# Cancelled a match but points already gone



## Tacoma (Jul 31, 2015)

Got a match for my sister yesterday but cancelled it within the 24 hour timeframe. Worldmark account has already had the points taken away. How long till they come back and do I worry about this?

Joan


----------



## cotraveller (Jul 31, 2015)

Is this a WorldMark waitlist match or an exchange company match?  For a WorldMark reservation the credits wouldn't come out of your account until you accept the waitlist match.  If it is an exchange company match they usually don't take the credits from your account for a few days after the match.  I'd call the WorldMark Vacation Planning Center and check to see what happened that the credits came out of your account.


----------



## sue1947 (Aug 1, 2015)

The credits for an exchange frequently do come out quickly; it varies by quite a bit.   A couple of months ago, you could call the WM Exchange dept and they would fix the problem while on the phone.  Now, they won't let you call direct.  Instead, they route the calls to VPC (who won't be able to help) and will get transferred to Owner Care who will have to call the exchange dept who will finally fix it.  Start with Owner Care and let them know that the elimination of the option to talk directly to Exchange which means explaining the problem 3 times instead of 1 is really bad customer service.  

Sue


----------



## HudsHut (Aug 1, 2015)

I don't know what WorldMark has gained by making this change, but I certainly feel the loss of customer service when I have to explain the problem twice, and the points are no longer reinstated while I am on the phone. In fact, it may take a week or more for the points to be reinstated.
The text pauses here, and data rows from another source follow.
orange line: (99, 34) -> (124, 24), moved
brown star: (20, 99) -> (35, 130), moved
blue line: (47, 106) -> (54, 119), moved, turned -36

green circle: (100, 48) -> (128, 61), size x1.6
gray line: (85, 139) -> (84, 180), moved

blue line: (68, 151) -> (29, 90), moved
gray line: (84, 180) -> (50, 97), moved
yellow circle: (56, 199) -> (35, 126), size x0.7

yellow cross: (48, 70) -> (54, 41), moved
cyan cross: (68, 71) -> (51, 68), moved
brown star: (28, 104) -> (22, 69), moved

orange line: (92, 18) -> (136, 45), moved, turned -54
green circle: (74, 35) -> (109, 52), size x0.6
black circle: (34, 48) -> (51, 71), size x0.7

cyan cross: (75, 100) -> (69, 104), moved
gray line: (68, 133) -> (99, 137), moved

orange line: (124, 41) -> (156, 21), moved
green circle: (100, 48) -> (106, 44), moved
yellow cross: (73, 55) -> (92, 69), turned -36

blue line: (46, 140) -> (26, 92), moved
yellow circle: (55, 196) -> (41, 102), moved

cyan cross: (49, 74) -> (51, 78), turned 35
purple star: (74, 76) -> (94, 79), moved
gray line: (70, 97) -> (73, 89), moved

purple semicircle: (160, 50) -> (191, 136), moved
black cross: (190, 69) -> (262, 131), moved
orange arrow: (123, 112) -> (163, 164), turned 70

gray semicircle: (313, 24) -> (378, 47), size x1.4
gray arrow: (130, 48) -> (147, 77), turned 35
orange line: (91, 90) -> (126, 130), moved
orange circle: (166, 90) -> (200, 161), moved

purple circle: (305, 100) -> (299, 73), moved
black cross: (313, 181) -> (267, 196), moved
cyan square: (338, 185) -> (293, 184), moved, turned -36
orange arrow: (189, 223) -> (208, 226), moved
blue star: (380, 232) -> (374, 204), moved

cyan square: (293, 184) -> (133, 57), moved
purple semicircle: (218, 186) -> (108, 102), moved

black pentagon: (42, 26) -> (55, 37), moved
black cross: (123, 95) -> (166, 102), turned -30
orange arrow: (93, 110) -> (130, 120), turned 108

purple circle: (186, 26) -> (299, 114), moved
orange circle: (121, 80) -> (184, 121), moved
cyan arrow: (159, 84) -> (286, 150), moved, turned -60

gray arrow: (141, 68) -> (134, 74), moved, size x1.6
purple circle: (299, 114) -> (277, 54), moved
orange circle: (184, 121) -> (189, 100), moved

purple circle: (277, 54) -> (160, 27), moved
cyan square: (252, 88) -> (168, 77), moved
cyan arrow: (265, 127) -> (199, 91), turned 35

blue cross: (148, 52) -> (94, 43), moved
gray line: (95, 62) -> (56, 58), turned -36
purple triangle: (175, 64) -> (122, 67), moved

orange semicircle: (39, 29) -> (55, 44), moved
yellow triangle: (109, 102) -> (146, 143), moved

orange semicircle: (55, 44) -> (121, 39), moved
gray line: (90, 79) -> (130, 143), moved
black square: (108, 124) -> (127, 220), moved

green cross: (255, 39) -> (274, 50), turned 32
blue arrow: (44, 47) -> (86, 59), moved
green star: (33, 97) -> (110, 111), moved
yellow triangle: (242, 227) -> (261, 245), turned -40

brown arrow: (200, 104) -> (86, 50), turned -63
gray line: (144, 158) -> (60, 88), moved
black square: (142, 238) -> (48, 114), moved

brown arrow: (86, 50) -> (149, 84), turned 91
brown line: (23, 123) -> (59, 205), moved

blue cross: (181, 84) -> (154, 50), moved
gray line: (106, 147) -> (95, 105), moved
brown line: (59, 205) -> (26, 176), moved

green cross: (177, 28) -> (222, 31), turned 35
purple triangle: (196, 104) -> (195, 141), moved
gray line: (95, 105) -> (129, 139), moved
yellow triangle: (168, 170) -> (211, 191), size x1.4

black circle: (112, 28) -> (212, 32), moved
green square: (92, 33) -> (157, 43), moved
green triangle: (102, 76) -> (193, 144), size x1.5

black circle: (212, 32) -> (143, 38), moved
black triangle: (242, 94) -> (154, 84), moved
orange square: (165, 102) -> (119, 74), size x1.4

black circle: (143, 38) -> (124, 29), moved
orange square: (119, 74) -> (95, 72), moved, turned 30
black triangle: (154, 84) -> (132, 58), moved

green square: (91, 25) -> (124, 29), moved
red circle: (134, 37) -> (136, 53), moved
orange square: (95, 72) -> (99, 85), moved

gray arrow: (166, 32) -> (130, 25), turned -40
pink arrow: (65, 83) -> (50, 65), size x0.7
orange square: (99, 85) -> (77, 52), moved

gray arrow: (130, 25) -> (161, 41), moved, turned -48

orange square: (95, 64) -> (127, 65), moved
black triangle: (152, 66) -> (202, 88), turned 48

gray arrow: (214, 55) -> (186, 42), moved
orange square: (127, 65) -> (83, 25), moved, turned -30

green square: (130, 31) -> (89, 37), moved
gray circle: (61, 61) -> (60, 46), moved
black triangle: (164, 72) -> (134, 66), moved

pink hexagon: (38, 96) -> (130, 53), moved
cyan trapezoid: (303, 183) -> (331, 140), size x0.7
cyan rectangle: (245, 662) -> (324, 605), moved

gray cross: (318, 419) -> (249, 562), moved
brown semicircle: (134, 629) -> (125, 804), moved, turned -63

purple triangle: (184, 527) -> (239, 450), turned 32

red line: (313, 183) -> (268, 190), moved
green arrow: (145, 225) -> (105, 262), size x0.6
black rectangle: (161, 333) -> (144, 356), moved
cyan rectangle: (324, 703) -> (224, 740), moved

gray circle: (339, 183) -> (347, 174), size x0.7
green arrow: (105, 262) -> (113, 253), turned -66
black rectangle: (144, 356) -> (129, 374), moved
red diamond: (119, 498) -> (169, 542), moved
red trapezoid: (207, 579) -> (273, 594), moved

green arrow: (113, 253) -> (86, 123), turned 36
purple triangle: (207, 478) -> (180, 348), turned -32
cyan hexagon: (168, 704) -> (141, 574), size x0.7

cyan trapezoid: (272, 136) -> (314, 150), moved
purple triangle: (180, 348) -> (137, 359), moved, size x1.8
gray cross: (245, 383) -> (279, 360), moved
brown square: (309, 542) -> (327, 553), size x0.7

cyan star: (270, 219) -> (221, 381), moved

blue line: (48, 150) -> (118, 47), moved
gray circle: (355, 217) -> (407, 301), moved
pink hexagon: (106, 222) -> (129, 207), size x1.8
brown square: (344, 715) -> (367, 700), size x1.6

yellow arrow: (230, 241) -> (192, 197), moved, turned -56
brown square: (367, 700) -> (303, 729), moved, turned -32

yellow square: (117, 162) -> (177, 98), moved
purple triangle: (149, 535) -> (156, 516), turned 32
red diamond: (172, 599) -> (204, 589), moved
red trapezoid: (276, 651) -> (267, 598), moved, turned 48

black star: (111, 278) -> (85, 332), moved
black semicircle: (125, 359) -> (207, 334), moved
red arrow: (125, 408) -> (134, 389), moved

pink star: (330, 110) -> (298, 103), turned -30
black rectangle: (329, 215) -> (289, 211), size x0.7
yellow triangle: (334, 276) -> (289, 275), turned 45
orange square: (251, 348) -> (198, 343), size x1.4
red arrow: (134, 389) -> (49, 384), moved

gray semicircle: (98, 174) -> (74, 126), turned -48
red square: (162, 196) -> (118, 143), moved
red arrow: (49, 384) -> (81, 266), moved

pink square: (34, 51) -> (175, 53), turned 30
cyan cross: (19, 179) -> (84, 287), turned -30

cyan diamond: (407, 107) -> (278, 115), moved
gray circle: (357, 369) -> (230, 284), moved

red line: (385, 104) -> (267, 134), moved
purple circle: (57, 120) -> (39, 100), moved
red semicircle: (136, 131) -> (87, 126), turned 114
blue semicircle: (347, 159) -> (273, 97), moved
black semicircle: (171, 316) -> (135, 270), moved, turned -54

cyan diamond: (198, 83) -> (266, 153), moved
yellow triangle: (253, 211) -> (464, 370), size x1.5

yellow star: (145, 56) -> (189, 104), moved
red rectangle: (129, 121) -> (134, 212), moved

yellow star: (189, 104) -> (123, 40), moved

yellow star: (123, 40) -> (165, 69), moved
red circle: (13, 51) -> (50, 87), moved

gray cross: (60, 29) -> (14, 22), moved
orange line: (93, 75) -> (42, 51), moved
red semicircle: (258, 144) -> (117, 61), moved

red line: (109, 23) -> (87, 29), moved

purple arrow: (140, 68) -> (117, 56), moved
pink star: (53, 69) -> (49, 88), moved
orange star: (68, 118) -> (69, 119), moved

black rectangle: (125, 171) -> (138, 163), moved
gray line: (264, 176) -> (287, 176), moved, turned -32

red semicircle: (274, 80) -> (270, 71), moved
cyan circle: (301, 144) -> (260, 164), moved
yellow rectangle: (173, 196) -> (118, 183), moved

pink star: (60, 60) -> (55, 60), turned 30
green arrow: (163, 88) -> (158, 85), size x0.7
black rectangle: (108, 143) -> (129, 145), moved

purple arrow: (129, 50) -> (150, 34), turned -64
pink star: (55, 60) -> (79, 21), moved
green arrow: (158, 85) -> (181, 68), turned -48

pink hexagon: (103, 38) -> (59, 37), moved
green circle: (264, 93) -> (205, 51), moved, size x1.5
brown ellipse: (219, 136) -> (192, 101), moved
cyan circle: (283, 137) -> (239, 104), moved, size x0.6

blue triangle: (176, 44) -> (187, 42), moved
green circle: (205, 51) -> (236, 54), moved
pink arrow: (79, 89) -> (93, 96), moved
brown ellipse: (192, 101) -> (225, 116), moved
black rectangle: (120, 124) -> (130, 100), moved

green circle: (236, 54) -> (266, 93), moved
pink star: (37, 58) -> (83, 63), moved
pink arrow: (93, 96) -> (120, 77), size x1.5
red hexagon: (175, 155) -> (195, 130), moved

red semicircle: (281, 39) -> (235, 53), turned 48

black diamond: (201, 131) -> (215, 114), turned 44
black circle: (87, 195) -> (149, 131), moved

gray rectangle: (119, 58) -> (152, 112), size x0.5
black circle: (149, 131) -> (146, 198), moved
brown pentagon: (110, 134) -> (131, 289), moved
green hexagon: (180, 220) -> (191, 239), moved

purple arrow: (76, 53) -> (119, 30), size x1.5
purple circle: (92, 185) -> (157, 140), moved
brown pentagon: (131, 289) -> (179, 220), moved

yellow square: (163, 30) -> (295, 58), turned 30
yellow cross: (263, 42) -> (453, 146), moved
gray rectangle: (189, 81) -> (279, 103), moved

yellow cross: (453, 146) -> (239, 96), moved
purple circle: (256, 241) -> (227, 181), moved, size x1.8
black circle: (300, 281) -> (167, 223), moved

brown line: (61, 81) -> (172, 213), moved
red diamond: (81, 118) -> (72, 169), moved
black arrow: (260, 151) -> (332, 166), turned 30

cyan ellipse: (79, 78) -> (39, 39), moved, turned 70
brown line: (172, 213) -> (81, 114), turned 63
Recently, I called VPC, explained the problem, and the agent, who was either new or uninformed, asked if I had contacted II.  I then re-explained to Owner Care.

Whenever this happens, I call and politely explain that the points should never have been removed in the first place, as I was still within the 24 hour  cancellation window.

On my last exchange, it took a full week for the points to be reinstated. 
The Owner Care rep I spoke with that day, told me that they get a report on Tue and Thu from II, and that is what tells the Exchange Dept that the Exchange was cancelled. However, my exchange matched on a Thursday. I immediately called to cancel. The points were deducted on Friday. I don't know why my points were not reinstated on Tuesday. I finally called on Thursday, and points were reinstated on Friday.

You must keep track of it because sometimes the report II sends does NOT show that you cancelled the exchange.


----------